The full text of the records below, minus any pictures, should be given back word for word.

::: Supplied data :::

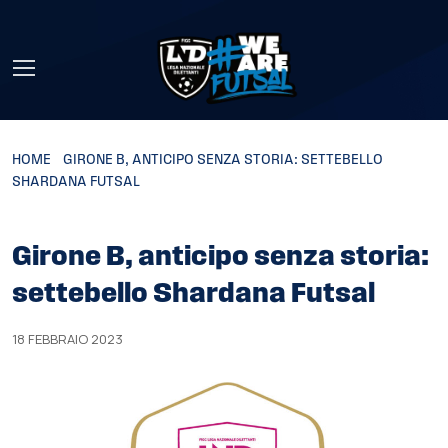
Skip to main content
HOME
»
GIRONE B, ANTICIPO SENZA STORIA: SETTEBELLO
SHARDANA FUTSAL
Girone B, anticipo senza storia:
settebello Shardana Futsal
18 FEBBRAIO 2023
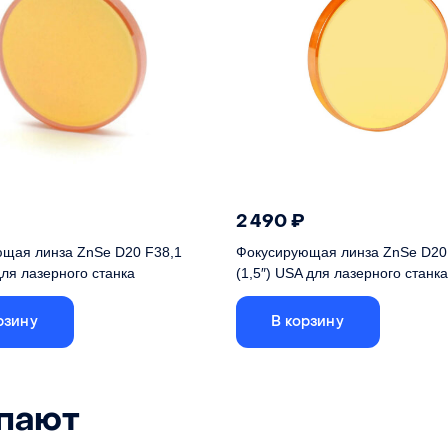
2 490
₽
щая линза ZnSe D20 F38,1
Фокусирующая линза ZnSe D20
для лазерного станка
(1,5″) USA для лазерного станка
окусная линза из китайского
Короткофокусная линза из кач
аметром 20 мм
американского сырья диаметро
рзину
В корзину
КНР (стандартное)
Сырье
США (у
20 мм
Диаметр
упают
расст.
38.1 мм (1.5 дюйма)
Фокусное расст.
38.1 мм 
ZnSe (Cеленид цинка)
Материал
ZnSe (Cеле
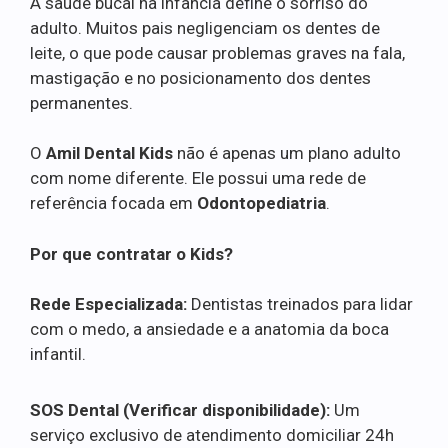
A saúde bucal na infância define o sorriso do
adulto. Muitos pais negligenciam os dentes de
leite, o que pode causar problemas graves na fala,
mastigação e no posicionamento dos dentes
permanentes.
O
Amil Dental Kids
não é apenas um plano adulto
com nome diferente. Ele possui uma rede de
referência focada em
Odontopediatria
.
Por que contratar o Kids?
Rede Especializada:
Dentistas treinados para lidar
com o medo, a ansiedade e a anatomia da boca
infantil.
SOS Dental (Verificar disponibilidade):
Um
serviço exclusivo de atendimento domiciliar 24h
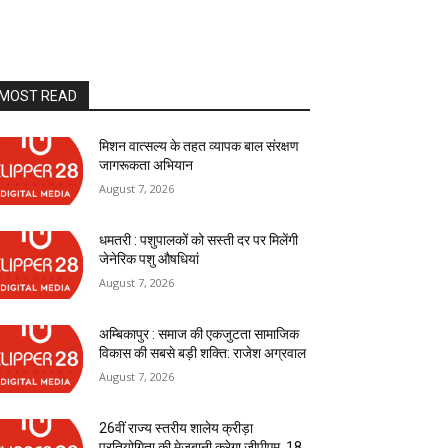
MOST READ
मिशन वात्सल्य के तहत व्यापक बाल संरक्षण
जागरूकता अभियान
August 7, 2026
धमतरी : पशुपालकों को सस्ती दर पर मिलेंगी
जेनेरिक पशु औषधियां
August 7, 2026
अम्बिकापुर : समाज की एकजुटता सामाजिक
विकास की सबसे बड़ी शक्ति: राजेश अग्रवाल
August 7, 2026
26वीं राज्य स्तरीय शालेय क्रीड़ा
प्रतियोगिता की मेजबानी करेगा जीपीएम, 18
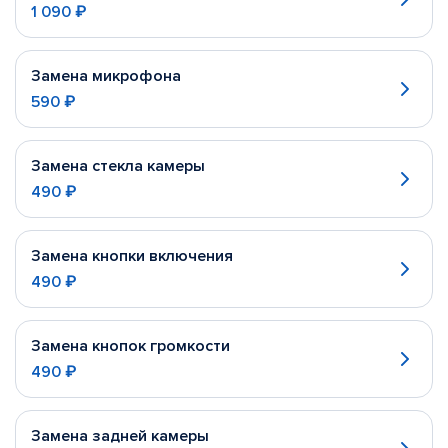
1 090 ₽
Замена микрофона
590 ₽
Замена стекла камеры
490 ₽
Замена кнопки включения
490 ₽
Замена кнопок громкости
490 ₽
Замена задней камеры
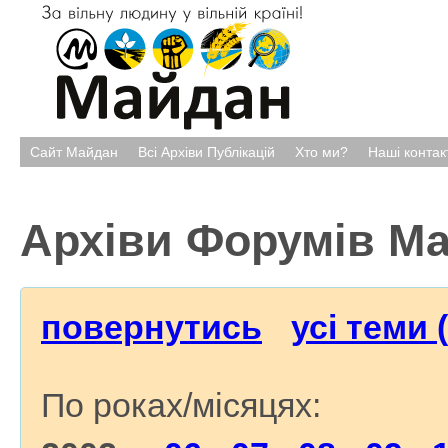
Сайт Майдан
Всі Архіви Публікацій
Хто ми?
Наші контак
Архіви Форумів М
повернутись
усі теми 
По роках/місяцях:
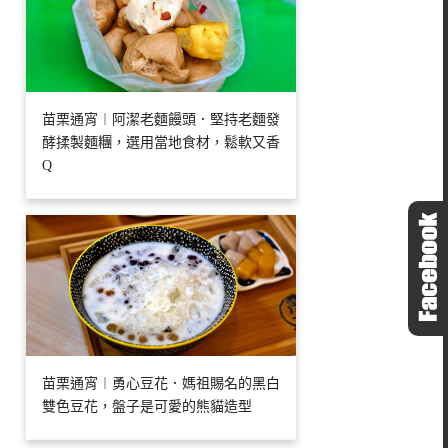
苗栗通宵︱阿潔老麵饅頭．堅持老麵發
酵揉製麵糰，選用當地食材，鬆軟又香
Q
苗栗通宵︱勇心豆花．媽祖賜名的黑白
雙色豆花，盤子是可愛的熊貓造型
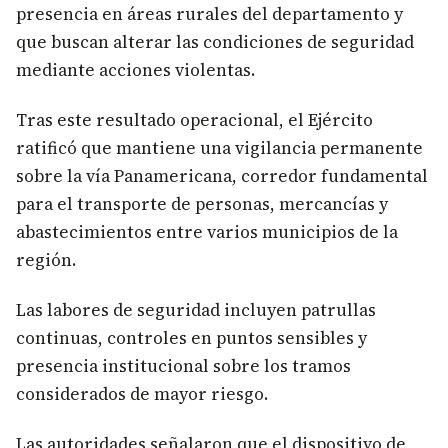
presencia en áreas rurales del departamento y
que buscan alterar las condiciones de seguridad
mediante acciones violentas.
Tras este resultado operacional, el Ejército
ratificó que mantiene una vigilancia permanente
sobre la vía Panamericana, corredor fundamental
para el transporte de personas, mercancías y
abastecimientos entre varios municipios de la
región.
Las labores de seguridad incluyen patrullas
continuas, controles en puntos sensibles y
presencia institucional sobre los tramos
considerados de mayor riesgo.
Las autoridades señalaron que el dispositivo de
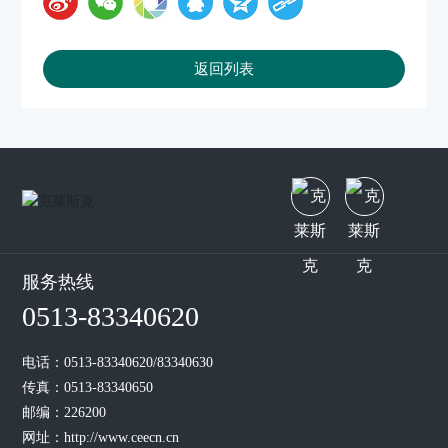
返回列表
服务热线
0513-83340620
电话：
0513-83340620
/
83340630
传真：0513-83340650
邮编：226200
网址：
http://www.ceecn.cn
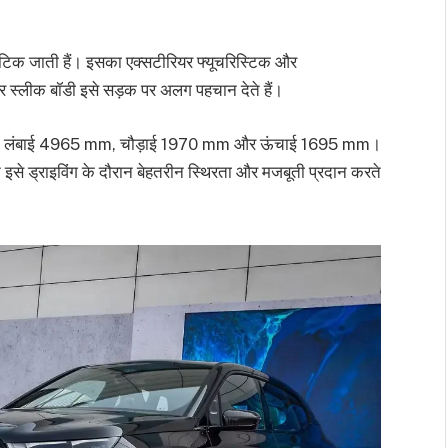
िक जाती हैं। इसका एक्सटीरियर फ्यूचरिस्टिक और
और स्लीक बॉडी इसे सड़क पर अलग पहचान देते हैं।
े हैं — लंबाई 4965 mm, चौड़ाई 1970 mm और ऊंचाई 1695 mm।
 ड्राइविंग के दौरान बेहतरीन स्थिरता और मजबूती प्रदान करते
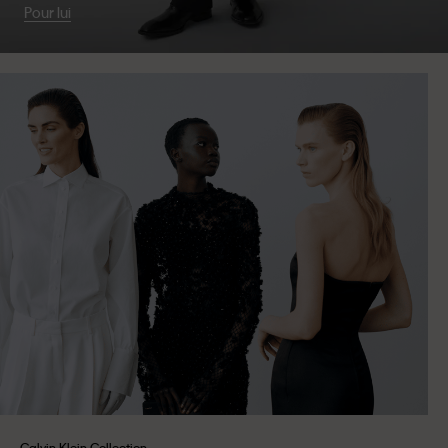
Pour lui
Calvin Klein Collection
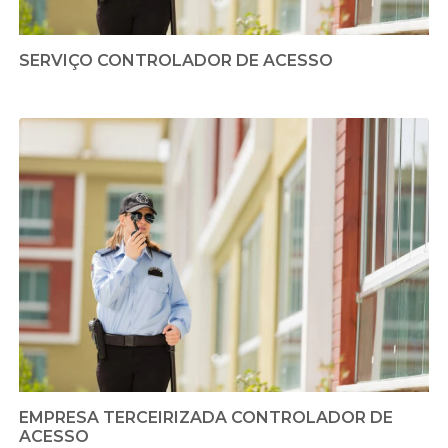
SERVIÇO CONTROLADOR DE ACESSO
EMPRESA TERCEIRIZADA CONTROLADOR DE
ACESSO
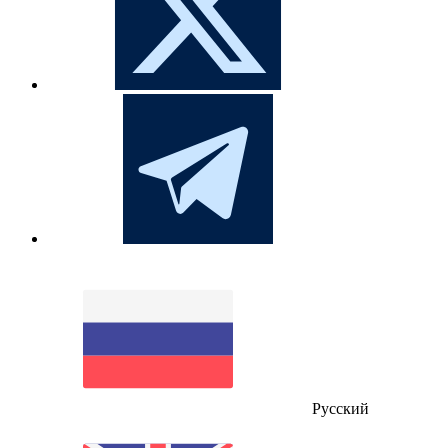
Русский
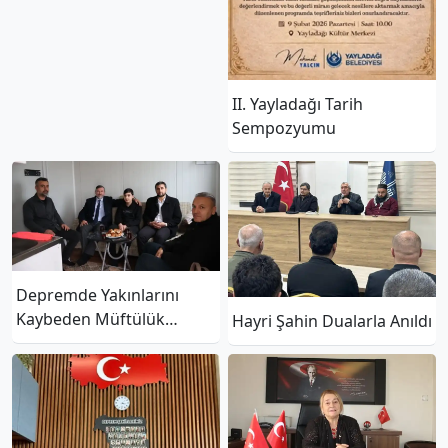
II. Yayladağı Tarih
Sempozyumu
Depremde Yakınlarını
Kaybeden Müftülük
Hayri Şahin Dualarla Anıldı
Personelini Ziyaret Ettiler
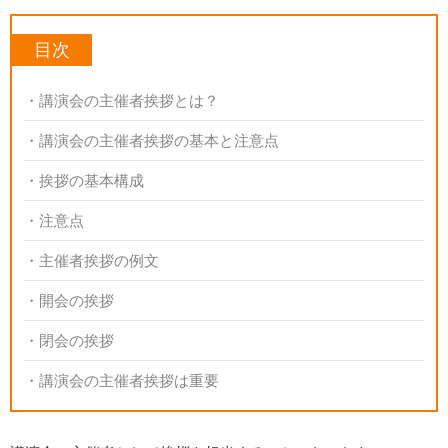
目次
講演会の主催者挨拶とは？
講演会の主催者挨拶の基本と注意点
挨拶の基本構成
注意点
主催者挨拶の例文
開会の挨拶
閉会の挨拶
講演会の主催者挨拶は重要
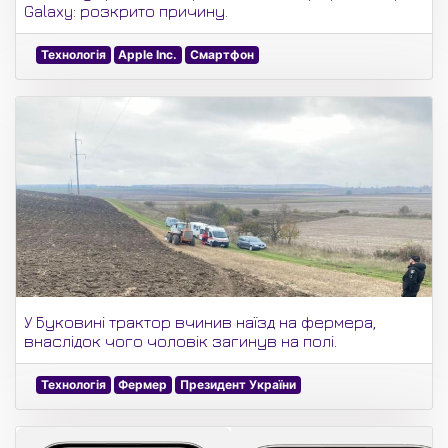
Galaxy: розкрито причину.
Технологія
Apple Inc.
Смартфон
У Буковині трактор вчинив наїзд на фермера,
внаслідок чого чоловік загинув на полі.
Технологія
Фермер
Президент України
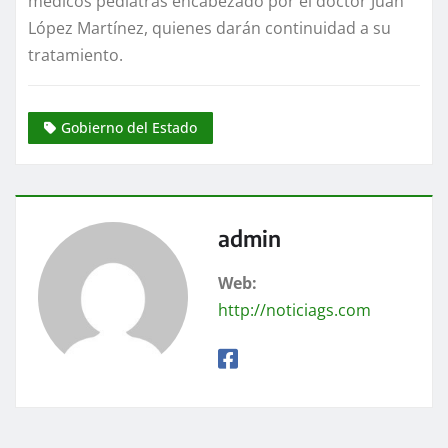
médicos pediatras encabezado por el doctor Juan
López Martínez, quienes darán continuidad a su
tratamiento.
Gobierno del Estado
admin
Web:
http://noticiags.com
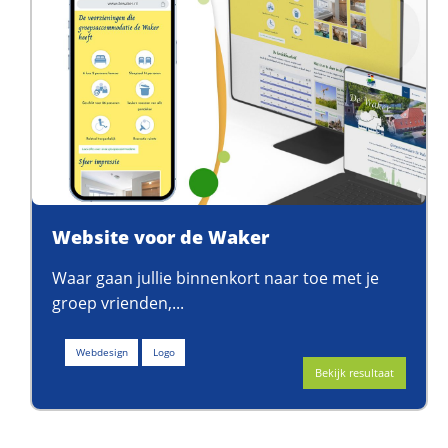
Website voor de Waker
Waar gaan jullie binnenkort naar toe met je
groep vrienden,...
Webdesign
Logo
Bekijk resultaat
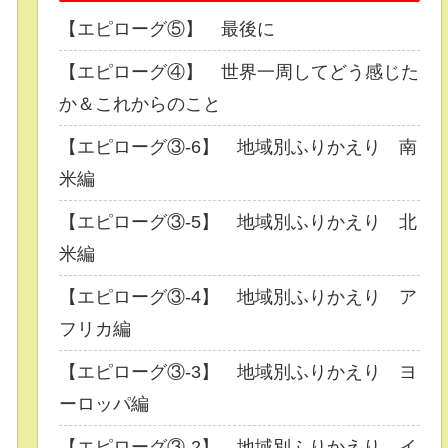
【エピローグ⑤】 最後に
【エピローグ④】 世界一周してどう感じた
か＆これからのこと
【エピローグ③-6】 地域別ふりかえり 南
米編
【エピローグ③-5】 地域別ふりかえり 北
米編
【エピローグ③-4】 地域別ふりかえり ア
フリカ編
【エピローグ③-3】 地域別ふりかえり ヨ
ーロッパ編
【エピローグ③-2】 地域別ふりかえり イ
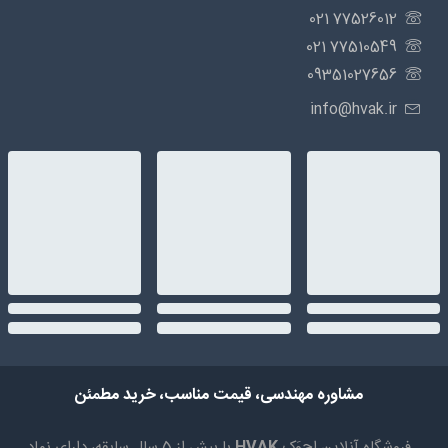
77526012 021
77510549 021
09351027656
info@hvak.ir
مشاوره مهندسی، قیمت مناسب، خرید مطمئن
فروشگاه آنلاین اِچ‌وَک
HVAK
با بیش از 5 سال سابقه، دارای نماد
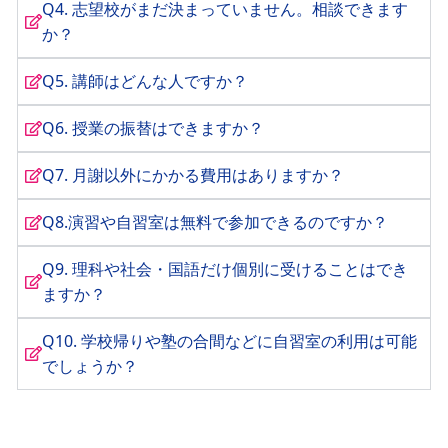
Q4. 志望校がまだ決まっていません。相談できます
か？
Q5. 講師はどんな人ですか？
Q6. 授業の振替はできますか？
Q7. 月謝以外にかかる費用はありますか？
Q8.演習や自習室は無料で参加できるのですか？
Q9. 理科や社会・国語だけ個別に受けることはでき
ますか？
Q10. 学校帰りや塾の合間などに自習室の利用は可能
でしょうか？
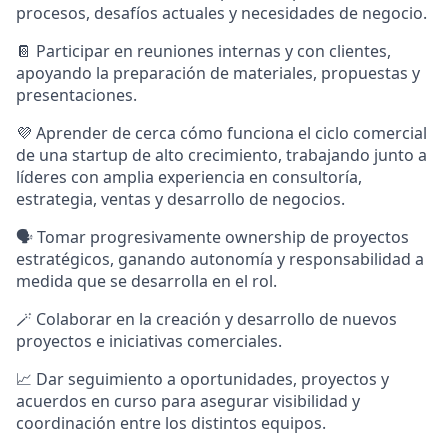
procesos, desafíos actuales y necesidades de negocio.
📔 Participar en reuniones internas y con clientes,
apoyando la preparación de materiales, propuestas y
presentaciones.
💜 Aprender de cerca cómo funciona el ciclo comercial
de una startup de alto crecimiento, trabajando junto a
líderes con amplia experiencia en consultoría,
estrategia, ventas y desarrollo de negocios.
🗣️ Tomar progresivamente ownership de proyectos
estratégicos, ganando autonomía y responsabilidad a
medida que se desarrolla en el rol.
🪄 Colaborar en la creación y desarrollo de nuevos
proyectos e iniciativas comerciales.
📈 Dar seguimiento a oportunidades, proyectos y
acuerdos en curso para asegurar visibilidad y
coordinación entre los distintos equipos.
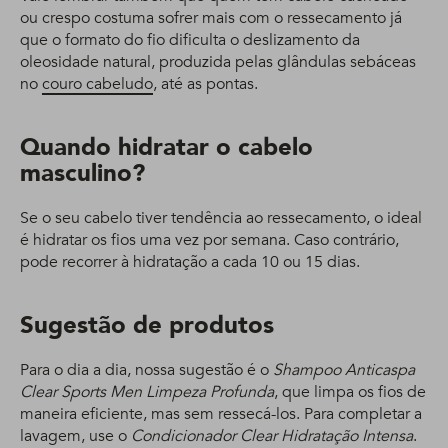
ou crespo costuma sofrer mais com o ressecamento já
que o formato do fio dificulta o deslizamento da
oleosidade natural, produzida pelas glândulas sebáceas
no
couro cabeludo
, até as pontas.
Quando hidratar o cabelo
masculino?
Se o seu cabelo tiver tendência ao ressecamento, o ideal
é hidratar os fios uma vez por semana. Caso contrário,
pode recorrer à hidratação a cada 10 ou 15 dias.
Sugestão de produtos
Para o dia a dia, nossa sugestão é o
Shampoo Anticaspa
Clear Sports Men Limpeza Profunda
, que limpa os fios de
maneira eficiente, mas sem ressecá-los. Para completar a
lavagem, use o
Condicionador Clear Hidratação Intensa
.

:::

Answer to this exercise:
Skip to main content
HOME
»
GIRONE B, ANTICIPO SENZA STORIA: SETTEBELLO
SHARDANA FUTSAL
Girone B, anticipo senza storia:
settebello Shardana Futsal
18 FEBBRAIO 2023
2 490
₽
щая линза ZnSe D20 F38,1
Фокусирующая линза ZnSe D20
для лазерного станка
(1,5″) USA для лазерного станка
окусная линза из китайского
Короткофокусная линза из кач
аметром 20 мм
американского сырья диаметро
рзину
В корзину
КНР (стандартное)
Сырье
США (у
20 мм
Диаметр
упают
расст.
38.1 мм (1.5 дюйма)
Фокусное расст.
38.1 мм 
ZnSe (Cеленид цинка)
Материал
ZnSe (Cеле
A saúde bucal na infância define o sorriso do
adulto. Muitos pais negligenciam os dentes de
leite, o que pode causar problemas graves na fala,
mastigação e no posicionamento dos dentes
permanentes.
O
Amil Dental Kids
não é apenas um plano adulto
com nome diferente. Ele possui uma rede de
referência focada em
Odontopediatria
.
Por que contratar o Kids?
Rede Especializada:
Dentistas treinados para lidar
com o medo, a ansiedade e a anatomia da boca
infantil.
SOS Dental (Verificar disponibilidade):
Um
serviço exclusivo de atendimento domiciliar 24h
MOST READ
मिशन वात्सल्य के तहत व्यापक बाल संरक्षण
जागरूकता अभियान
August 7, 2026
धमतरी : पशुपालकों को सस्ती दर पर मिलेंगी
जेनेरिक पशु औषधियां
August 7, 2026
अम्बिकापुर : समाज की एकजुटता सामाजिक
विकास की सबसे बड़ी शक्ति: राजेश अग्रवाल
August 7, 2026
26वीं राज्य स्तरीय शालेय क्रीड़ा
प्रतियोगिता की मेजबानी करेगा जीपीएम, 18
1 090 ₽
Замена микрофона
590 ₽
Замена стекла камеры
490 ₽
Замена кнопки включения
490 ₽
Замена кнопок громкости
490 ₽
Замена задней камеры
Сайт Майдан
Всі Архіви Публікацій
Хто ми?
Наші контак
Архіви Форумів М
повернутись
усі теми 
По роках/місяцях:
苗栗通宵︱阿潔老麵饅頭．堅持老麵發
酵揉製麵糰，選用當地食材，鬆軟又香
Q
苗栗通宵︱勇心豆花．媽祖賜名的黑白
雙色豆花，盤子是可愛的熊貓造型
presencia en áreas rurales del departamento y
que buscan alterar las condiciones de seguridad
mediante acciones violentas.
Tras este resultado operacional, el Ejército
ratificó que mantiene una vigilancia permanente
sobre la vía Panamericana, corredor fundamental
para el transporte de personas, mercancías y
abastecimientos entre varios municipios de la
región.
Las labores de seguridad incluyen patrullas
continuas, controles en puntos sensibles y
presencia institucional sobre los tramos
considerados de mayor riesgo.
Las autoridades señalaron que el dispositivo de
返回列表
服务热线
0513-83340620
电话：
0513-83340620
/
83340630
传真：0513-83340650
邮编：226200
网址：
http://www.ceecn.cn
िक जाती हैं। इसका एक्सटीरियर फ्यूचरिस्टिक और
और स्लीक बॉडी इसे सड़क पर अलग पहचान देते हैं।
े हैं — लंबाई 4965 mm, चौड़ाई 1970 mm और ऊंचाई 1695 mm।
 ड्राइविंग के दौरान बेहतरीन स्थिरता और मजबूती प्रदान करते
Pour lui
Calvin Klein Collection
SERVIÇO CONTROLADOR DE ACESSO
EMPRESA TERCEIRIZADA CONTROLADOR DE
ACESSO
Русский
II. Yayladağı Tarih
Sempozyumu
Depremde Yakınlarını
Kaybeden Müftülük
Hayri Şahin Dualarla Anıldı
Personelini Ziyaret Ettiler
目次
講演会の主催者挨拶とは？
講演会の主催者挨拶の基本と注意点
挨拶の基本構成
注意点
主催者挨拶の例文
開会の挨拶
閉会の挨拶
講演会の主催者挨拶は重要
Galaxy: розкрито причину.
Технологія
Apple Inc.
Смартфон
У Буковині трактор вчинив наїзд на фермера,
внаслідок чого чоловік загинув на полі.
Технологія
Фермер
Президент України
médicos pediatras encabezado por el doctor Juan
López Martínez, quienes darán continuidad a su
tratamiento.
Gobierno del Estado
admin
Web:
http://noticiags.com
Website voor de Waker
Waar gaan jullie binnenkort naar toe met je
groep vrienden,...
Webdesign
Logo
Bekijk resultaat
【エピローグ⑤】 最後に
【エピローグ④】 世界一周してどう感じた
か＆これからのこと
【エピローグ③-6】 地域別ふりかえり 南
米編
【エピローグ③-5】 地域別ふりかえり 北
米編
【エピローグ③-4】 地域別ふりかえり ア
フリカ編
【エピローグ③-3】 地域別ふりかえり ヨ
ーロッパ編
【エピローグ③-2】 地域別ふりかえり イ
77526012 021
77510549 021
09351027656
info@hvak.ir
مشاوره مهندسی، قیمت مناسب، خرید مطمئن
فروشگاه آنلاین اِچ‌وَک
HVAK
با بیش از 5 سال سابقه، دارای نماد
Q4. 志望校がまだ決まっていません。相談できます
か？
Q5. 講師はどんな人ですか？
Q6. 授業の振替はできますか？
Q7. 月謝以外にかかる費用はありますか？
Q8.演習や自習室は無料で参加できるのですか？
Q9. 理科や社会・国語だけ個別に受けることはでき
ますか？
Q10. 学校帰りや塾の合間などに自習室の利用は可能
でしょうか？
procesos, desafíos actuales y necesidades de negocio.
📔 Participar en reuniones internas y con clientes,
apoyando la preparación de materiales, propuestas y
presentaciones.
💜 Aprender de cerca cómo funciona el ciclo comercial
de una startup de alto crecimiento, trabajando junto a
líderes con amplia experiencia en consultoría,
estrategia, ventas y desarrollo de negocios.
🗣️ Tomar progresivamente ownership de proyectos
estratégicos, ganando autonomía y responsabilidad a
medida que se desarrolla en el rol.
🪄 Colaborar en la creación y desarrollo de nuevos
proyectos e iniciativas comerciales.
📈 Dar seguimiento a oportunidades, proyectos y
acuerdos en curso para asegurar visibilidad y
coordinación entre los distintos equipos.
ou crespo costuma sofrer mais com o ressecamento já
que o formato do fio dificulta o deslizamento da
oleosidade natural, produzida pelas glândulas sebáceas
no
couro cabeludo
, até as pontas.
Quando hidratar o cabelo
masculino?
Se o seu cabelo tiver tendência ao ressecamento, o ideal
é hidratar os fios uma vez por semana. Caso contrário,
pode recorrer à hidratação a cada 10 ou 15 dias.
Sugestão de produtos
Para o dia a dia, nossa sugestão é o
Shampoo Anticaspa
Clear Sports Men Limpeza Profunda
, que limpa os fios de
maneira eficiente, mas sem ressecá-los. Para completar a
lavagem, use o
Condicionador Clear Hidratação Intensa
.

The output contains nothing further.